Zhao Yunlan mondar mandir gelisah di depan sebuah kedai burger tepi jalan.
Entah di mana ia berada, dan kali ke berapa. Setiap kali pikirannya tidak terfokus dia akan menyelinap keluar kantor dan merayap di jalanan asing.
Itu sudah kebiasaan buruknya sejak lama.Malam ini, keinginannya untuk tersesat lebih kuat dari biasanya. Rasanya malah ingin menghilang.
Terdampar di salah satu jalanan besar kota Hangzhou, dia memilih satu kedai yang letaknya agak terpencil. Dia memesan segelas coke dalam paper cup dan bersandar lemas pada Aston Martin yang berkilauan.Anak rambut di pelipisnya bergerak-gerak dihembus angin malam. Dari balik bulu mata panjang, ia menatap sayu pada langit hitam di atasnya.
Kerinduan yang sunyi, tertahan, rasanya sungguh menyiksa.
Dia ingin sekali mengajukan keluhan, tetapi ia ragu sang psikiater pujaan tidak lagi bersedia mendengarkan keluhannya.

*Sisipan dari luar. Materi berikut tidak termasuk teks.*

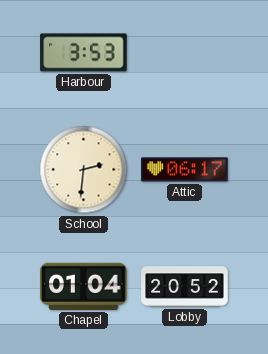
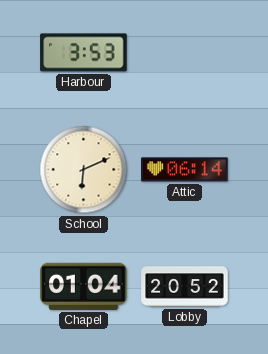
School: 2:31 -> 6:11
Attic: 06:17 -> 06:14
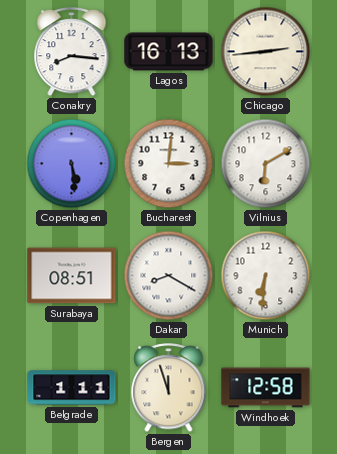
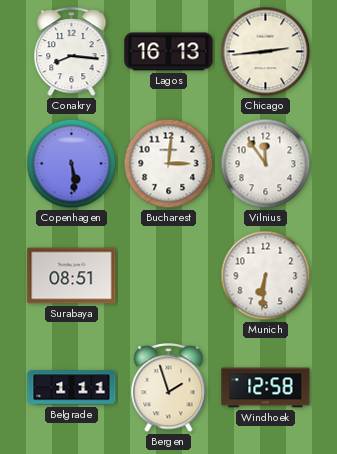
Vilnius: 6:10 -> 11:54
Dakar: 8:20 -> none
Bergen: 11:57 -> 1:57
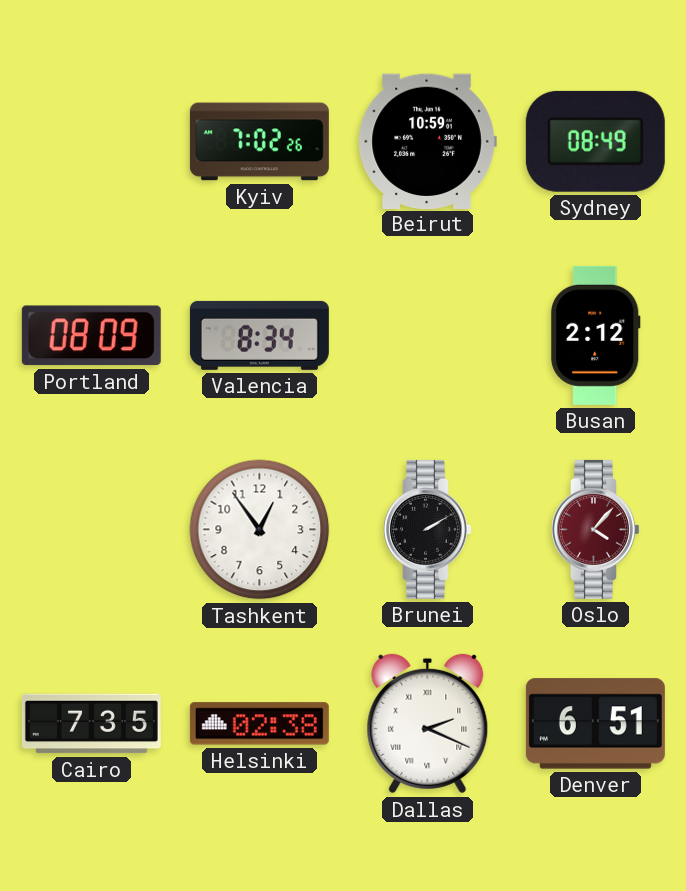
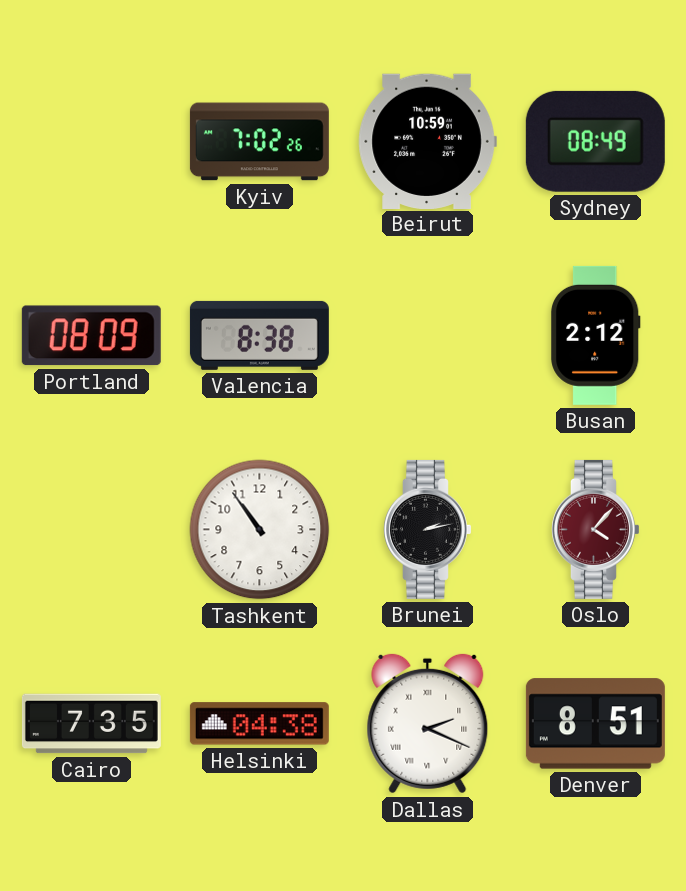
Valencia: 8:34 -> 8:38
Tashkent: 12:54 -> 10:54
Brunei: 2:10 -> 2:13
Helsinki: 02:38 -> 04:38
Denver: 6:51 -> 8:51
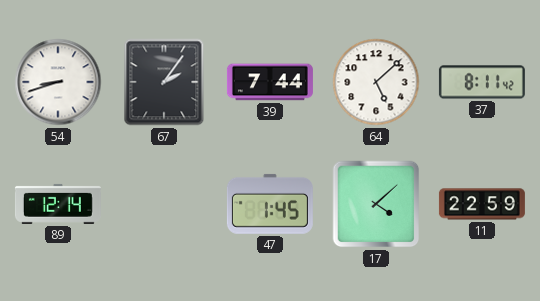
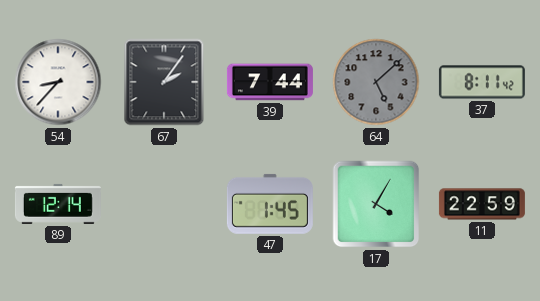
54: 8:42 -> 8:37
64 dial: white -> grey
17: 4:08 -> 4:05
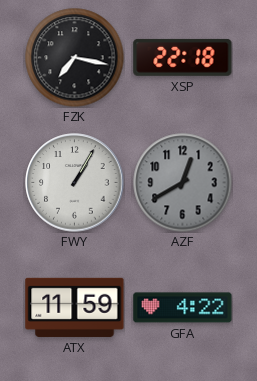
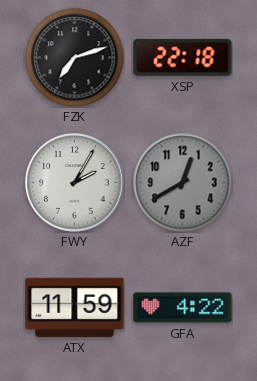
FZK: 7:17 -> 7:12
FWY: 1:05 -> 2:05
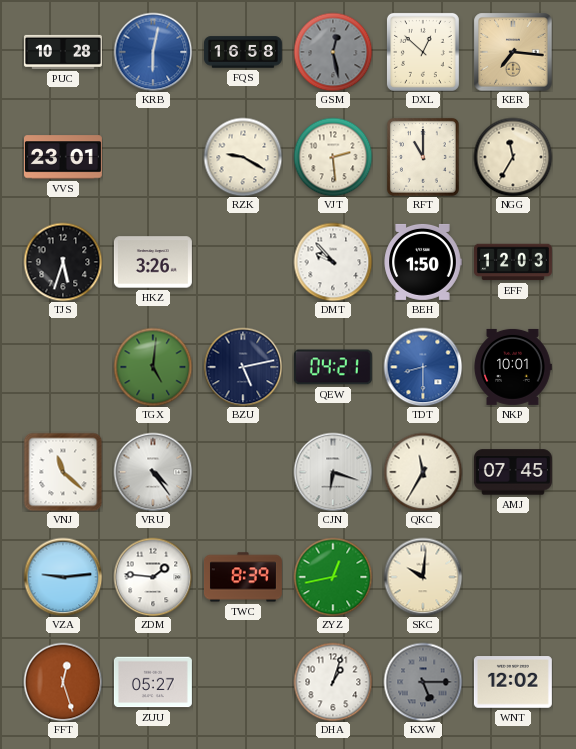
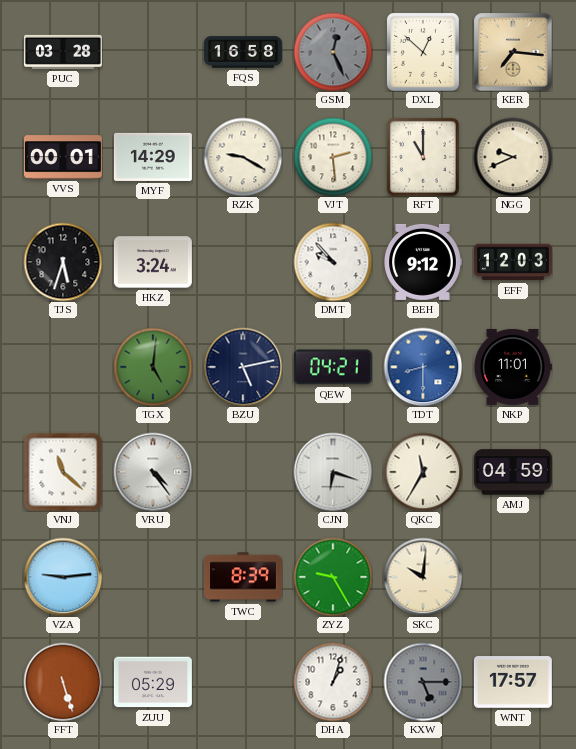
PUC: 10:28 -> 03:28
KRB: 6:02 -> none
GSM: 12:28 -> 12:26
VVS: 23:01 -> 00:01
MYF: none -> 14:29
NGG: 11:35 -> 9:41
HKZ: 3:26 -> 3:24
BEH: 1:50 -> 9:12
NKP: 10:01 -> 11:01
AMJ: 07:45 -> 04:59
ZDM: 1:46 -> none
ZYZ: 12:43 -> 9:25
FFT: 12:27 -> 5:27
ZUU: 05:27 -> 05:29
WNT: 12:02 -> 17:57
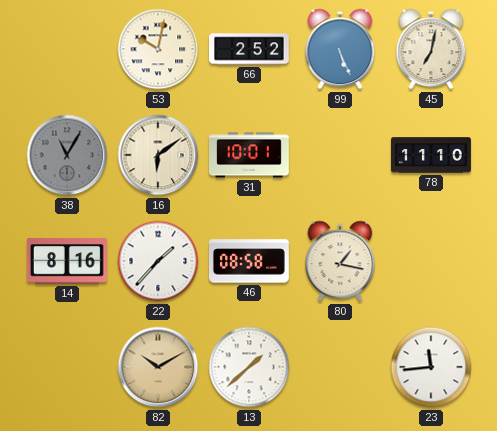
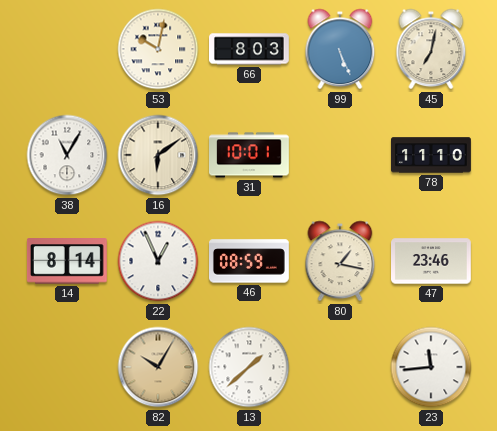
66: 2:52 -> 8:03
38 dial: grey -> white
14: 8:16 -> 8:14
22: 1:37 -> 12:56
46: 08:58 -> 08:59
47: none -> 23:46
82: 10:10 -> 10:05
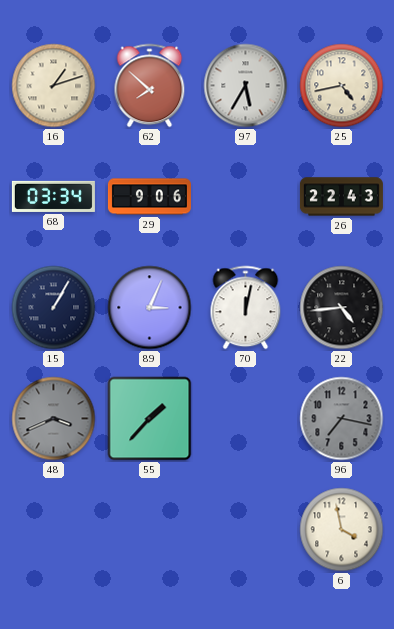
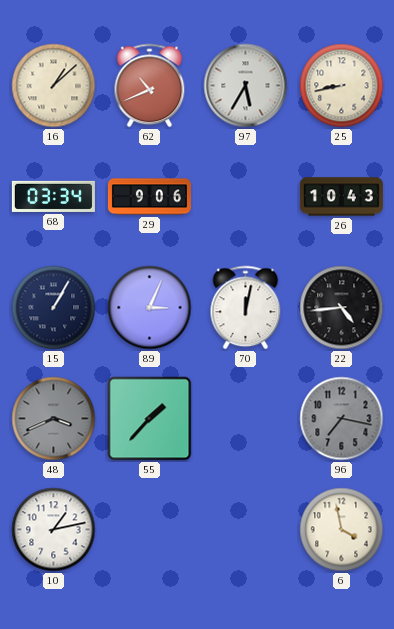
16: 1:12 -> 1:08
62: 7:52 -> 10:41
25: 4:43 -> 8:43
26: 22:43 -> 10:43
10: none -> 1:13
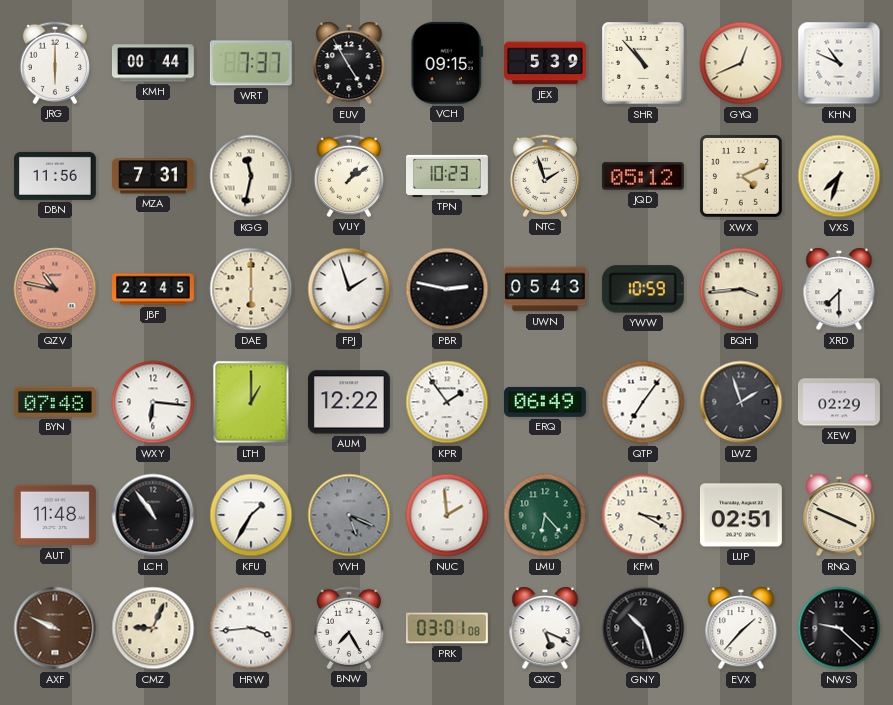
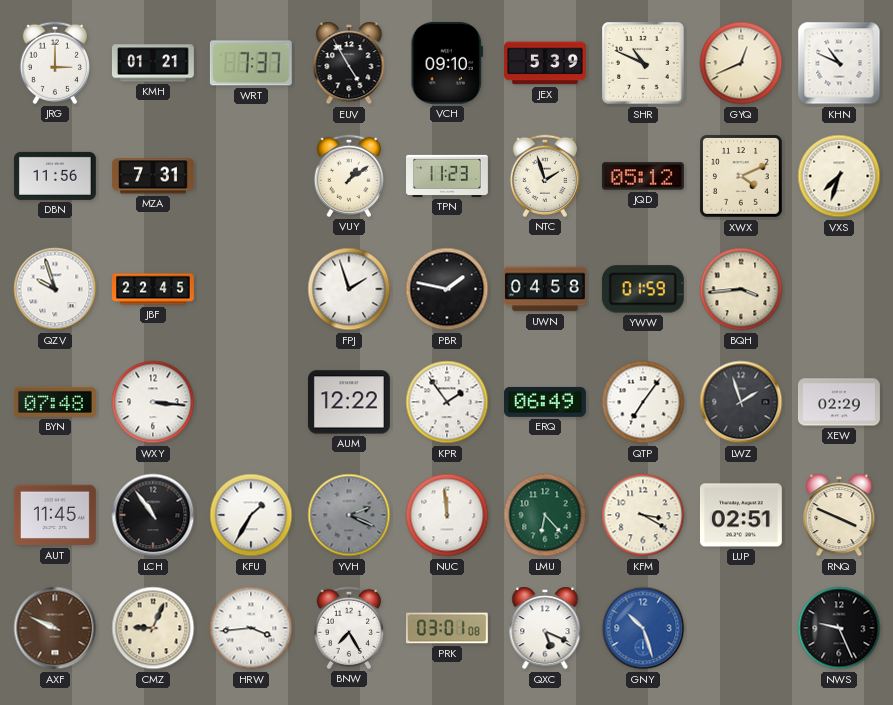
JRG: 6:00 -> 3:00
KMH: 00:44 -> 01:21
VCH: 09:15 -> 09:10
SHR: 10:53 -> 10:49
KGG: 11:32 -> none
TPN: 10:23 -> 11:23
QZV: 10:47 -> 9:57
QZV dial: salmon -> white
DAE: 6:00 -> none
PBR: 2:47 -> 1:47
UWN: 05:43 -> 04:58
YWW: 10:59 -> 01:59
XRD: 7:30 -> none
WXY: 6:16 -> 3:16
LTH: 1:00 -> none
AUT: 11:48 -> 11:45
YVH: 5:19 -> 2:19
NUC: 1:59 -> 11:59
GNY dial: black -> blue
EVX: 1:37 -> none
NWS: 9:22 -> 9:26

Sekali lagi, angin semilir membelai wajahnya. Dia memejamkan mata, mencari bayangan lain dalam imajinasinya yang lebih menyenangkan.
Ketika dia membuka matanya, seseorang telah muncul tanpa diundang. Mungkin karena terlalu gelisah memikirkan hal lain, Yunlan sudah tidak takut lagi kala seseorang itu mendekat. Kesedihan akan perpisahan dengan dr. Shen yang tak terhindarkan telah menumpulkan rasa takut akan hal lain. Termasuk hantu pria tua yang kini muncul lagi mengusik kesendiriannya.
"Kau lagi," Yunlan mendesis, rahangnya mengeras sementara iris hitamnya menatap tegas.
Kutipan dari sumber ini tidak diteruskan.